EMT processes, which are characterised by diminished epithelial characteristics and increased mesenchymal attributes, provide epithelial cells with enhanced migratory potential and are implicated in numerous physiological and pathological processes that require cell migration. LncRNA is important in regulating cancer progression (6,7) and therefore, recent studies are beginning to elucidate the association between EMT and lncRNAs. Ying et al (27) demonstrated that upregulated MALAT-1 contributes to bladder cancer cell migration by activating Wnt signalling and subsequently inducing EMT. Luo et al (28) observed that lncRNA H19 increases bladder cancer metastasis by associating with EZH2 and inhibiting E-cadherin expression.

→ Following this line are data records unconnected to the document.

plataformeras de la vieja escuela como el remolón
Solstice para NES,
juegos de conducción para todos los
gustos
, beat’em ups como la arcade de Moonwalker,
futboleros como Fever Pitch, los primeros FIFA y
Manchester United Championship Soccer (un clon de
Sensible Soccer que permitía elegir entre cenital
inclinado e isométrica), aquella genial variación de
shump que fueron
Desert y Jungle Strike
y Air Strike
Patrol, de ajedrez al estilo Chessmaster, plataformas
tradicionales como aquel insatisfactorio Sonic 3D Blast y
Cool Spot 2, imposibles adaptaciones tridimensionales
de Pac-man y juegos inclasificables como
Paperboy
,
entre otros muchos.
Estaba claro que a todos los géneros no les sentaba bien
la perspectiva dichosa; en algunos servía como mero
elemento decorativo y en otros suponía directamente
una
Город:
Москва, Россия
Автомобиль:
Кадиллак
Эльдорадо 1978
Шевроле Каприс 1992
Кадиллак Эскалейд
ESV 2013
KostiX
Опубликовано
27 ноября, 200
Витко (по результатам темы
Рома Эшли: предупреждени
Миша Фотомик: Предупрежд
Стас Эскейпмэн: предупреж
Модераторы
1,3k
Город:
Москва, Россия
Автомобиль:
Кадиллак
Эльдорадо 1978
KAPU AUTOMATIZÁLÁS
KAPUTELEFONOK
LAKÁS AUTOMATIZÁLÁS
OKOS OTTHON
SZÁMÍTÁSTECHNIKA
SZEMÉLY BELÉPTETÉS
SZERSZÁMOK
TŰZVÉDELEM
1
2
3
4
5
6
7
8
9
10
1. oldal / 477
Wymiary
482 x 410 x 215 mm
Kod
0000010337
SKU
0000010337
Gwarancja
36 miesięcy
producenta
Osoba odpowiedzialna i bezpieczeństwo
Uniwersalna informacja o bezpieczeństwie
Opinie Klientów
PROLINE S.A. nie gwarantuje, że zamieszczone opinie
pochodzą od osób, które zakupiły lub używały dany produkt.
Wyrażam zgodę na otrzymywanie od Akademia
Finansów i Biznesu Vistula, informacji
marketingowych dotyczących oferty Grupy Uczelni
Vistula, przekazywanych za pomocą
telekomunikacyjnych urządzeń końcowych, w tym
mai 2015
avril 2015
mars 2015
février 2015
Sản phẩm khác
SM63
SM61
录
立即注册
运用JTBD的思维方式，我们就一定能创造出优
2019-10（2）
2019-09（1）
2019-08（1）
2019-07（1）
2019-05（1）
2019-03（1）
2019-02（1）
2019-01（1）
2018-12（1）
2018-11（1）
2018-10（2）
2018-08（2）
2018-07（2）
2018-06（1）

In addition, Xu et al (29) showed that the knockdown of lncRNA HOTAIR suppresses tumour invasion and reverses EMT in gastric cancer. Although direct supporting evidence is insufficient, there is a suspected role of BANCR in the regulation of EMT. The present in vitro study identified that altered BANCR expression affects the expression of epithelial and mesenchymal markers, implying that BANCR may regulate EMT. Furthermore, the effect of BANCR on cell migration and EMT regulation may depend on the MEK/ERK signalling pathway as the MEK/ERK signalling pathway inhibitor, U0126, inhibits the BANCR overexpression-induced promotion of cell migration, vimentin upregulation and E-cadherin downregulation. These observations indicate that BANCR contributes to CRC migration by inducing EMT via an MEK/ERK-dependent mechanism.

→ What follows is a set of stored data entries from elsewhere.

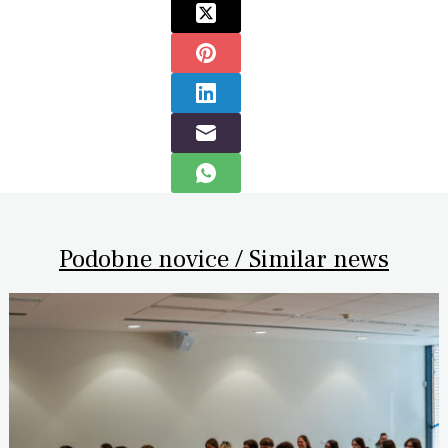
Podobne novice / Similar news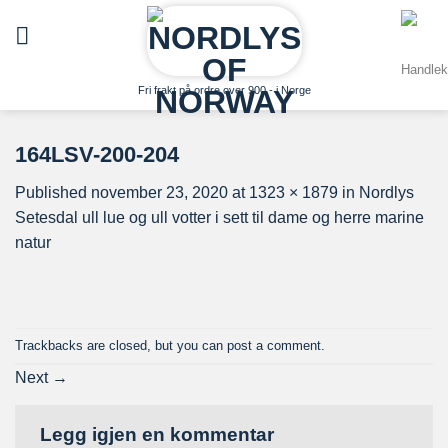
Skip
to
content
Fri frakt på ordre over 900,- i Norge
164LSV-200-204
Published
november 23, 2020
at
1323 × 1879
in
Nordlys
Setesdal ull lue og ull votter i sett til dame og herre marine
natur
Trackbacks are closed, but you can
post a comment
.
Next
→
Legg igjen en kommentar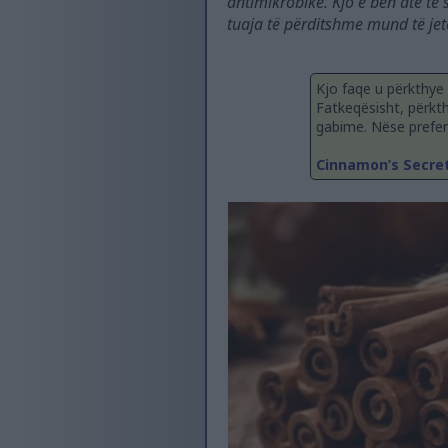
antimikrobike. Kjo e bën atë të
tuaja të përditshme mund të jetë
Kjo faqe u përkthye
Fatkeqësisht, përkt
gabime. Nëse prefero
Cinnamon’s Secret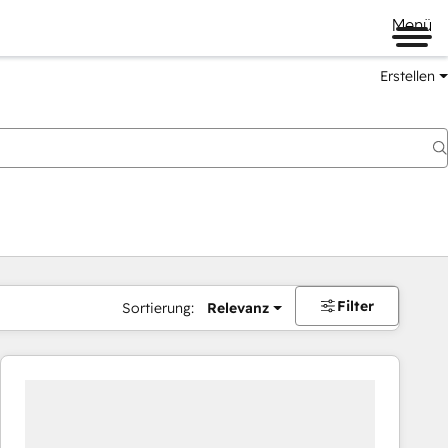
Menü
Erstellen
Filter
Sortierung:
Relevanz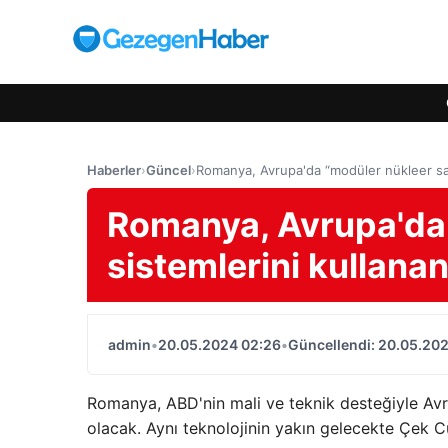
Haberler
›
Güncel
›
Romanya, Avrupa'da “modüler nükleer sant
Romanya, Avrupa'da 
sistemlerini kullanan
admin
•
20.05.2024 02:26
•
Güncellendi: 20.05.20
Romanya, ABD'nin mali ve teknik desteğiyle Avru
olacak. Aynı teknolojinin yakın gelecekte Çek C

In conclusion, to the best of our knowledge, the present study is the first to report that BANCR is highly expressed in CRC and that BANCR is likely to present as a useful biomarker of CRC. Furthermore, identifying that BANCR induces CRC migration by inducing EMT via an MEK/ERK signalling pathway expands on the current understanding of the molecular mechanisms of BANCR. Most importantly, BANCR may be used as a potential molecular target during the treatment of human CRC.
The present study was supported by the Department of Health of the Jiangsu Province Fund (grant no. BK20131448).